Saved data entries:
◆ ◆ ◆ ◆

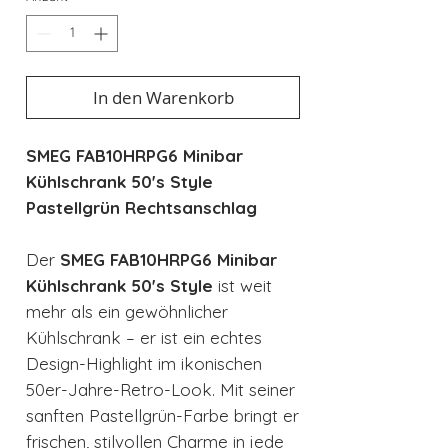
In den Warenkorb
SMEG FAB10HRPG6 Minibar
Kühlschrank 50's Style
Pastellgrün Rechtsanschlag
Der
SMEG FAB10HRPG6 Minibar
Kühlschrank 50's Style
ist weit
mehr als ein gewöhnlicher
Kühlschrank – er ist ein echtes
Design-Highlight im ikonischen
50er-Jahre-Retro-Look. Mit seiner
sanften Pastellgrün-Farbe bringt er
frischen, stilvollen Charme in jede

◆ ◆ ◆ ◆

=== Activity ===
With the images excluded, output every record verbatim.

=== Result below ===
In den Warenkorb
SMEG FAB10HRPG6 Minibar
Kühlschrank 50's Style
Pastellgrün Rechtsanschlag
Der
SMEG FAB10HRPG6 Minibar
Kühlschrank 50's Style
ist weit
mehr als ein gewöhnlicher
Kühlschrank – er ist ein echtes
Design-Highlight im ikonischen
50er-Jahre-Retro-Look. Mit seiner
sanften Pastellgrün-Farbe bringt er
frischen, stilvollen Charme in jede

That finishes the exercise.